Em ambos os casos, também são exigidos 20 anos no serviço público e cinco anos no cargo.
Outra regra de transição prevê uma idade mínima menor para quem tem longo histórico de contribuição. Em 2026, essa idade passa a ser de 59 anos e meio para mulheres e 64 anos e meio para homens.
A reforma estabelece um acréscimo de seis meses por ano até que os limites cheguem a 62 anos (mulheres) e 65 anos (homens), em 2031. O tempo mínimo de contribuição permanece em 30 anos para mulheres e 35 anos para homens.
Para os professores, a regra de transição combina idade mínima com tempo de contribuição na função de magistério. Em 2026, as mulheres poderão se aposentar aos 54 anos e meio, enquanto os homens precisam ter 59 anos e meio. A idade mínima aumenta seis meses a cada ano, até atingir 57 anos para mulheres e 60 anos para homens em 2031.
O tempo mínimo de contribuição exigido é de 25 anos para mulheres e 30 anos para homens. Essa regra vale para professores da iniciativa privada, instituições federais de ensino e pequenos municípios. Já os professores estaduais e de grandes municípios seguem as normas dos regimes próprios de previdência.
Aposentadoria por idade
A regra da aposentadoria por idade está plenamente em vigor desde 2023. Para os homens, a idade mínima é de 65 anos, patamar mantido desde 2019.
Para as mulheres, a transição foi concluída em 2023, quando a idade mínima chegou a 62 anos. Em ambos os casos, o tempo mínimo de contribuição exigido é de 15 anos.
Na época da promulgação da reforma, em 2019, a idade mínima das mulheres era de 60 anos, passando a subir seis meses por ano até alcançar o patamar atual.
Modelos de pedágio – Além das regras baseadas em tempo de contribuição e idade mínima e da aposentadoria por idade, há os modelos de pedágio.
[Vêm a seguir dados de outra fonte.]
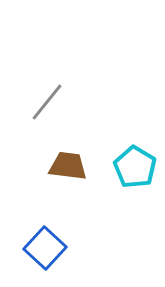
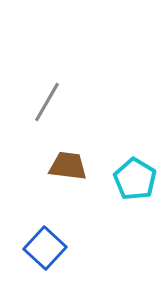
gray line: rotated 9 degrees counterclockwise
cyan pentagon: moved 12 px down
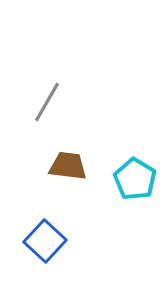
blue square: moved 7 px up
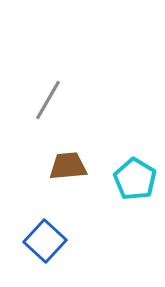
gray line: moved 1 px right, 2 px up
brown trapezoid: rotated 12 degrees counterclockwise
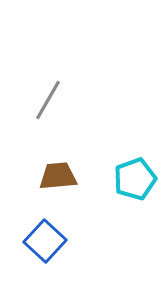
brown trapezoid: moved 10 px left, 10 px down
cyan pentagon: rotated 21 degrees clockwise
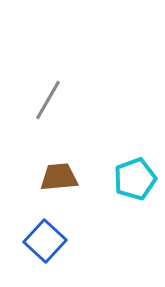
brown trapezoid: moved 1 px right, 1 px down
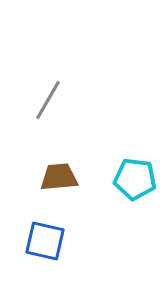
cyan pentagon: rotated 27 degrees clockwise
blue square: rotated 30 degrees counterclockwise
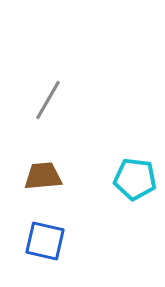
brown trapezoid: moved 16 px left, 1 px up
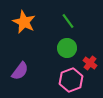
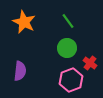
purple semicircle: rotated 30 degrees counterclockwise
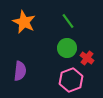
red cross: moved 3 px left, 5 px up
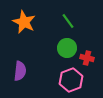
red cross: rotated 24 degrees counterclockwise
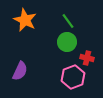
orange star: moved 1 px right, 2 px up
green circle: moved 6 px up
purple semicircle: rotated 18 degrees clockwise
pink hexagon: moved 2 px right, 3 px up
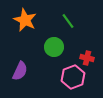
green circle: moved 13 px left, 5 px down
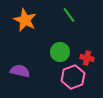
green line: moved 1 px right, 6 px up
green circle: moved 6 px right, 5 px down
purple semicircle: rotated 102 degrees counterclockwise
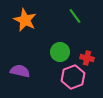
green line: moved 6 px right, 1 px down
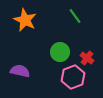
red cross: rotated 24 degrees clockwise
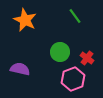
purple semicircle: moved 2 px up
pink hexagon: moved 2 px down
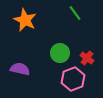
green line: moved 3 px up
green circle: moved 1 px down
No pedágio de 50%, destinado a quem estava próximo de se aposentar em 2019, o trabalhador precisa cumprir metade do tempo que faltava. Nessa modalidade, a idade mínima é de 57 anos para mulheres e 60
Já o pedágio de 100% exige o cumprimento integral do tempo de contribuição pendente. A principal vantagem dessa regra é a possibilidade de um benefício maior em comparação ao pedágio de 50%.
O que não muda nas regras previdenciárias
Quem já havia cumprido todos os requisitos para se aposentar até 2025 — ou mesmo antes — mantém o direito adquirido, mesmo que tenha optado por adiar o pedido
Esses segurados podem se aposentar pelas regras anteriores à reforma, inclusive utilizando períodos que ampliam o tempo de contribuição, como atividade especial, trabalho rural, serviço militar, regime próprio e vínculos reconhecidos judicialmente.